China Markets Live - China stocks close in bear market territory; Hong Kong falls for third week
China’s new yuan loans for December miss market estimates; Hong Kong dollar drops further after hitting four-year low amid fears over China currency
Welcome to the SCMP’s live China markets. The intense volatility in Chinese markets into 2016 due to the implementation of the circuit breaker has roiled world financial markets. Investors are increasingly focused on the broader question of how this episode might affect the wider economy of the country. We’ll bring you the key levels, trading statements, price action and other developments as they happen.
Here is a summary of market movements today:
- Mainland China’s benchmark Shanghai Composite slides 3.6 per cent to end at 2,900.97 on Friday, the worst closing level in two years. It has fallen 21 per cent from the most recent high of 3,651.77 on Dec. 22, technically entering the bear market territory. The index is down 18 per cent this year and 44 per cent lower from the June peak of 5,166.35.
- Hong Kong stocks fell 1.5 per cent Friday. It also recorded a weekly drop of 4.6 per cent, marking the third straight week of declines. So far this year, the benchmark has plunged 11 per cent, compared with an annual loss of 7.2 per cent in 2015.
5:59 pm By Laura He
Elsewhere in Asia, Japan’s Nikkei Average settled 0.5 per cent lower at 17,147.11, extending a fall of 2.7 per cent on Thursday. Australia’s S&P/ASX 200 shed 0.3 per cent to close at 4,892.80, reversing all the gains in the morning. South Korea’s Kospi Composite Index fell 1.1 per cent to finish at 1,878.87. India’s Sensex declined 1.3 per cent to 24,451.39 in the afternoon.
5:47 pm By Laura He
The Hong Kong dollar traded at 7.7941 against the US dollar, down 0.14 per cent from the previous day’s close. The currency has fallen 0.4 per cent in the past two trading session, as fears over China’s economic slowdown and stock market turmoil triggered capital outflows from the region’s markets.
5:23 pm By Laura He
Bank of America Merrill Lynch also expected the Chinese central bank to cut interest rates further this year to shore up the faltering economy.
“We think further countercyclical monetary easing policies are still necessary to keep policy stance away from being pro-cyclical and counter downside growth risks,” the investment bank said Friday.
Analysts predicted the PBOC will lower the benchmark interest rate twice this year, one in each of the first two quarters.

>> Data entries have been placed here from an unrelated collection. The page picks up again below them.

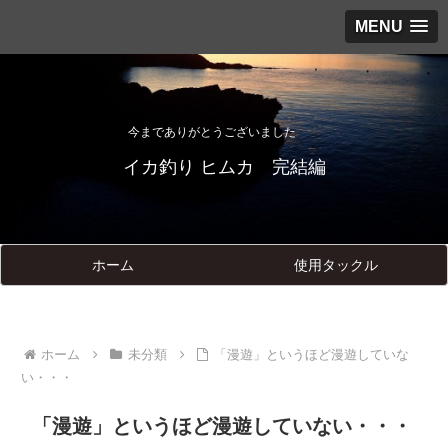
MENU
今までありがとうございました
イカ釣り ヒムカ 完結編
ホーム
使用タックル
ホーム
未分類
「漫遊」というほど漫遊していな
い・・・
「漫遊」というほど漫遊していない・・・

Further RRR cuts and other liquidity injection measures will also likely be introduced to boost domestic liquidity amidst capital outflow pressures, to keep money market rate relatively stable.
5:06 pm By Laura He
The decline in China’s new yuan loans for December was led by a sharp contraction in loans extended to non-bank financial institutions, which may reflect a loan repayment by state-backed China Securities Finance Corp., while household and corporate loans remained robust, Barclays said in a Friday research note.
Going forward, the firm believes continued capital flight from China and headwinds to the economic outlook will require money policies to remain easy for an extended period.
“We continue to look for two 50 bp (basis-point) RRR (reserve requirement ratio) cuts and two 25 bp benchmark rate cuts in H1 to support liquidity and lending. In particular, we see the risk of an RRR cut ahead of Lunar New Year when liquidity conditions usually tighten,” economists from Barclays said.
4:14 pm By Jessie Lau
Hong Kong’s Hang Seng Index closed at 19,520.77, down 1.50 per cent or 296.64 points. The index dropped 4.6 per cent for the week.
The H-share index finished at 8,236.28, down 2.64 per cent or 223.35 points. It recorded a weekly fall of 6.9 per cent.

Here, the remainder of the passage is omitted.